**Excerpted data:**

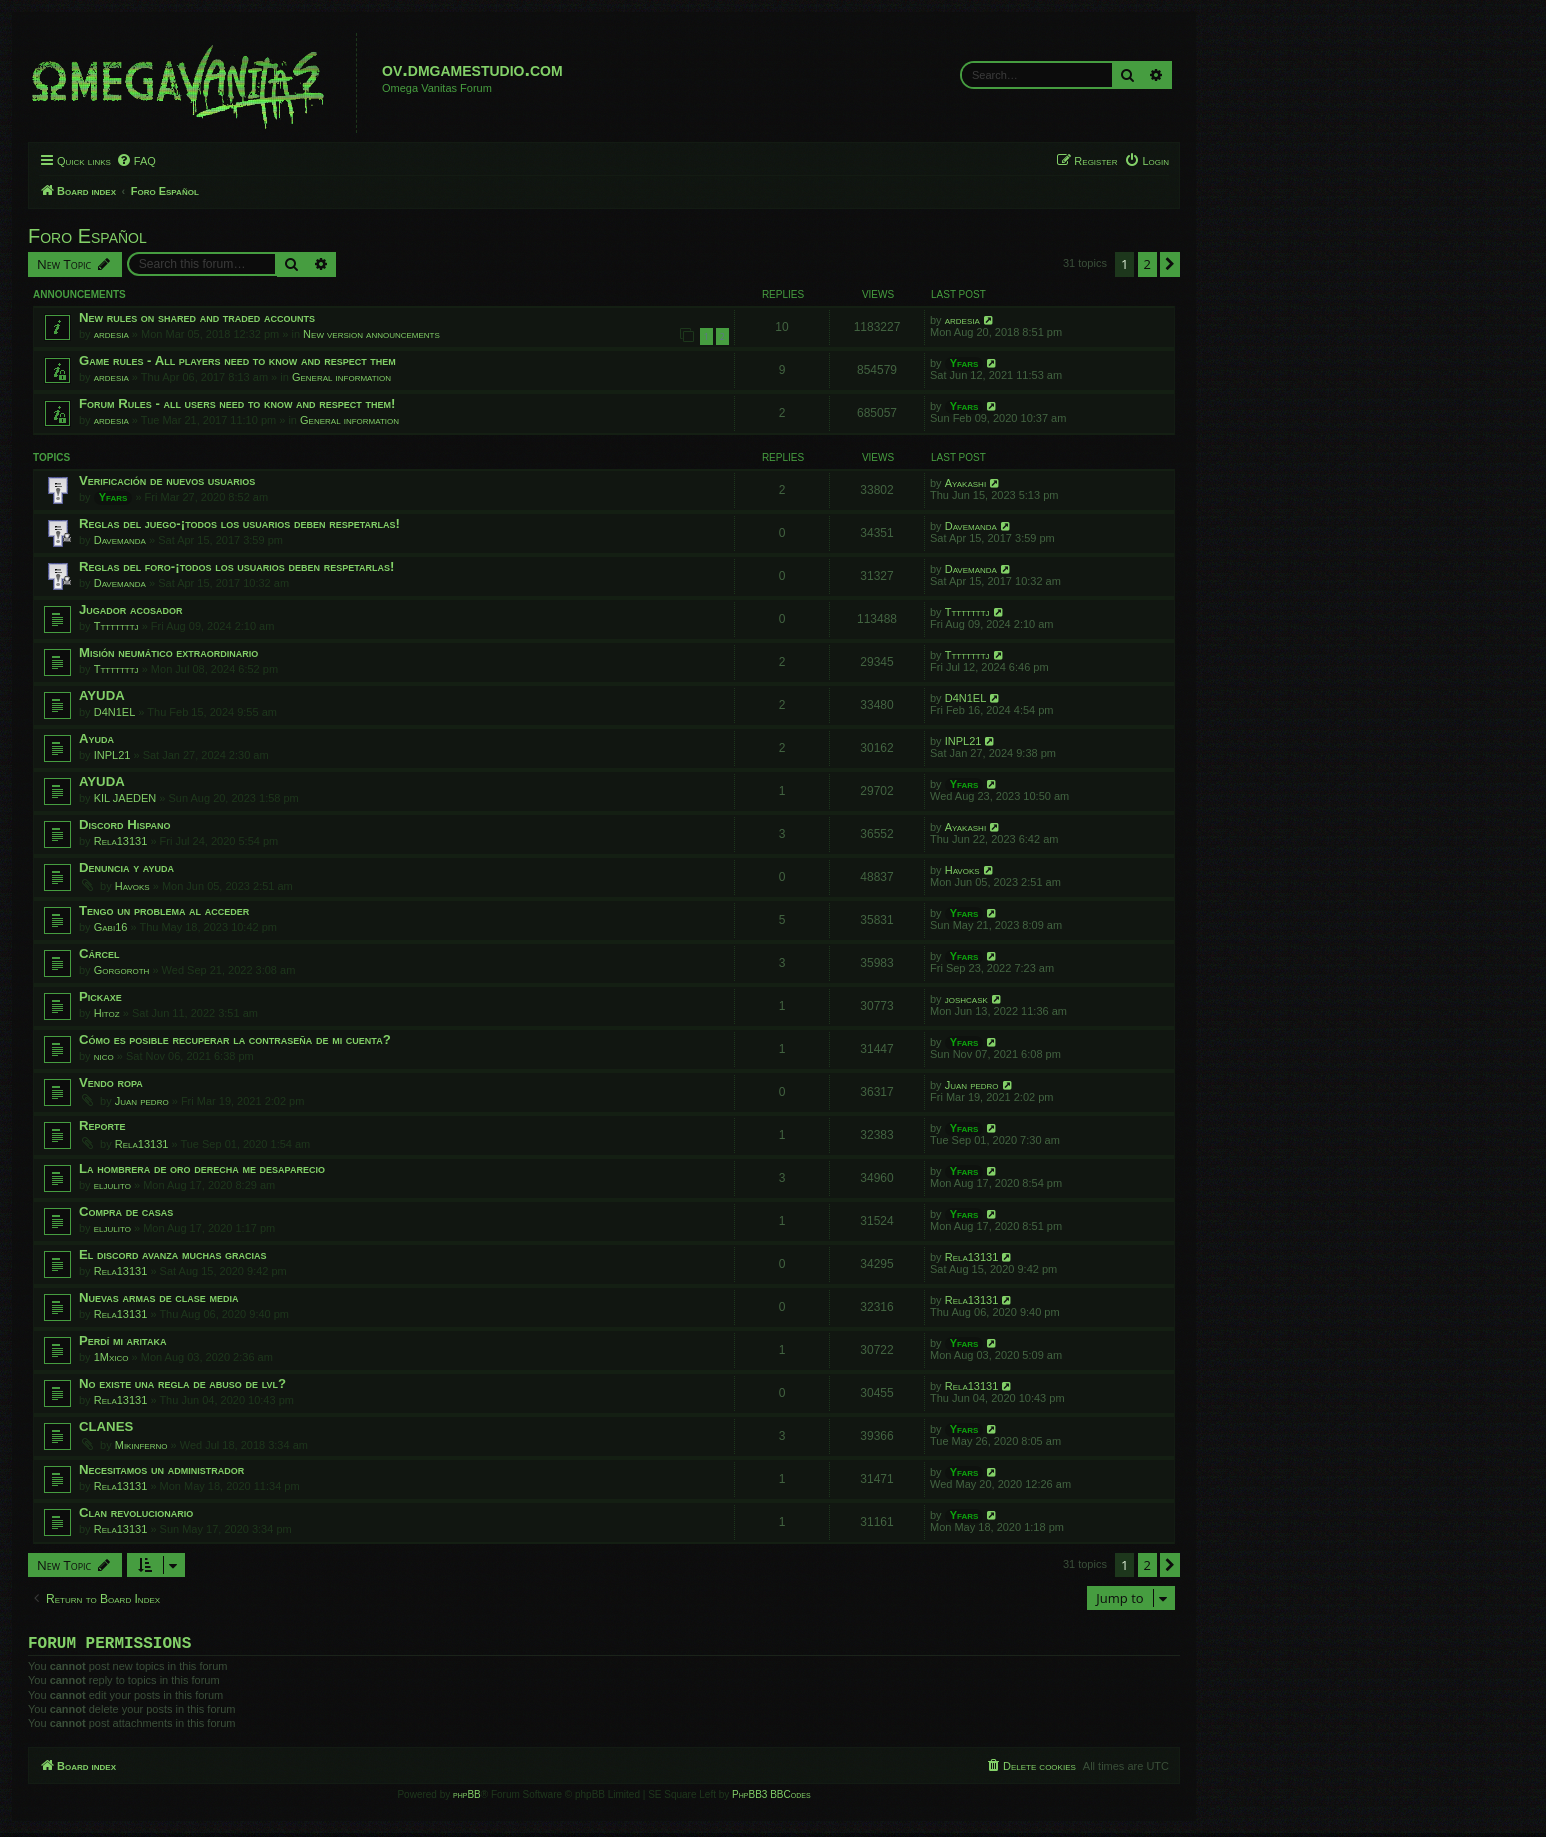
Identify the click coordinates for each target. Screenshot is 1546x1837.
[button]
* * *
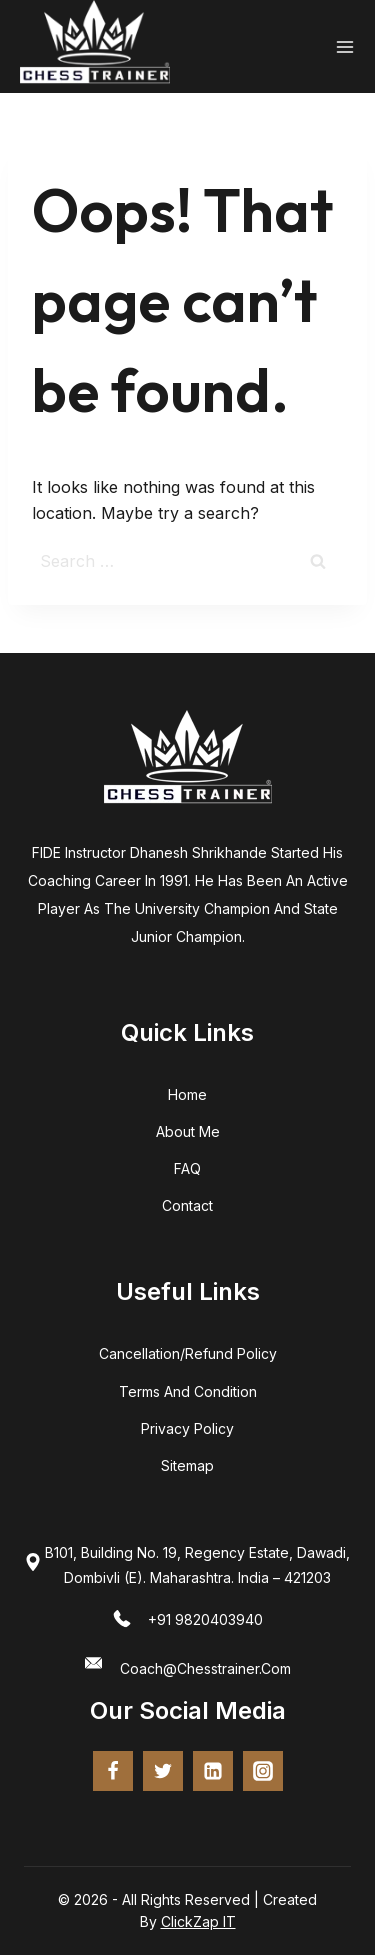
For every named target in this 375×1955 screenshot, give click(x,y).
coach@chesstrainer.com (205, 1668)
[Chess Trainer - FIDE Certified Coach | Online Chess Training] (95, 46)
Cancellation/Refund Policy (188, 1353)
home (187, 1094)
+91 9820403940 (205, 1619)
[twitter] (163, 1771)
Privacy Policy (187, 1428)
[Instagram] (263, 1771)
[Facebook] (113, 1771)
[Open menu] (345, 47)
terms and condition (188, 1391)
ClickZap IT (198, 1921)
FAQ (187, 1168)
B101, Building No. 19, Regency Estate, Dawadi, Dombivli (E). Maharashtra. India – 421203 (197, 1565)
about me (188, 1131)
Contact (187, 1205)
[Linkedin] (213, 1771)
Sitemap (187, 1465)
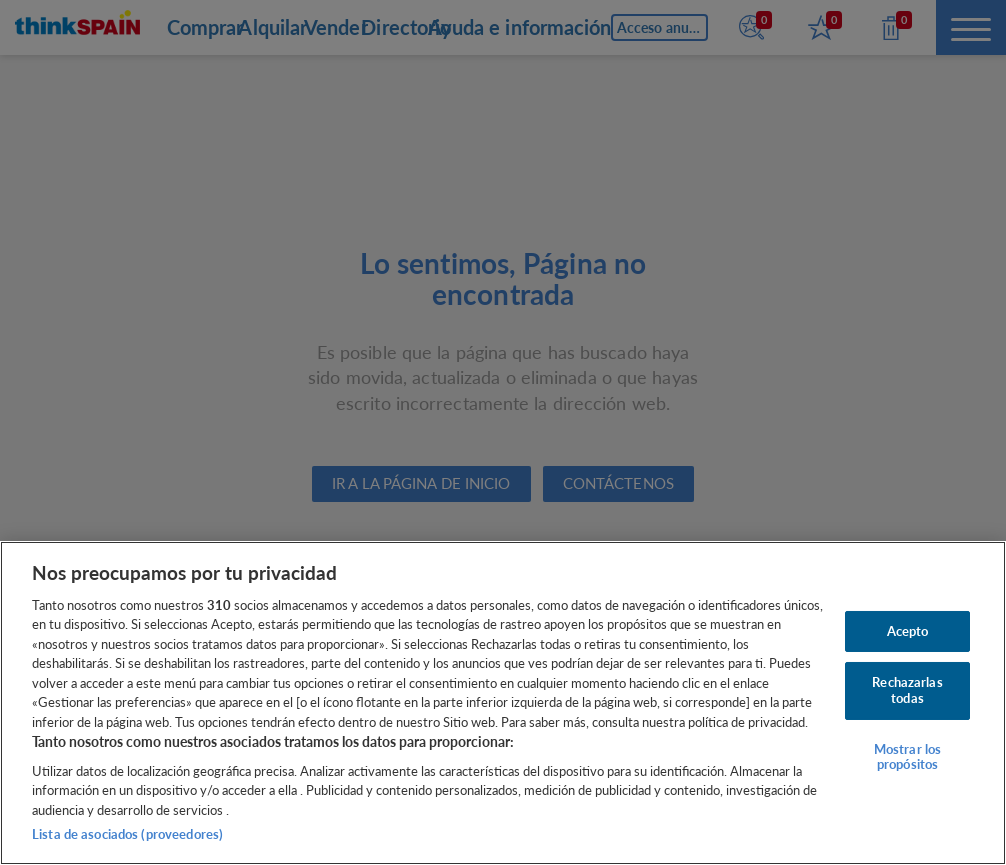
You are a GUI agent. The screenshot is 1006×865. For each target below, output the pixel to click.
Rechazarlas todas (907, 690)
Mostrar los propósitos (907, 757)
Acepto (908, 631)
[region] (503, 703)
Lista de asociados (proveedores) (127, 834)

**How to complete this task:** Return every line from the material that contains the word "each".

**Expected output:**
Identify the click coordinates for each target. Screenshot is 1546x1837.
You are a GUI agent. The screenshot is 1006×865. For each target below, output the pixel to click.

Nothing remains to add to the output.